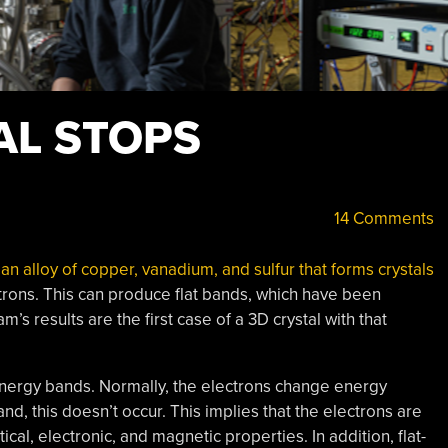
AL STOPS
14 Comments
an alloy of copper, vanadium, and sulfur that forms crystals
ctrons. This can produce flat bands, which have been
’s results are the first case of a 3D crystal with that
 energy bands. Normally, the electrons change energy
d, this doesn’t occur. This implies that the electrons are
ical, electronic, and magnetic properties. In addition, flat-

__________________________________________________

▶ [Your assignment] Please retype every entry above exactly, leaving out any picture.

▶ [Response to this task]
AL STOPS
14 Comments
an alloy of copper, vanadium, and sulfur that forms crystals
ctrons. This can produce flat bands, which have been
’s results are the first case of a 3D crystal with that
 energy bands. Normally, the electrons change energy
d, this doesn’t occur. This implies that the electrons are
ical, electronic, and magnetic properties. In addition, flat-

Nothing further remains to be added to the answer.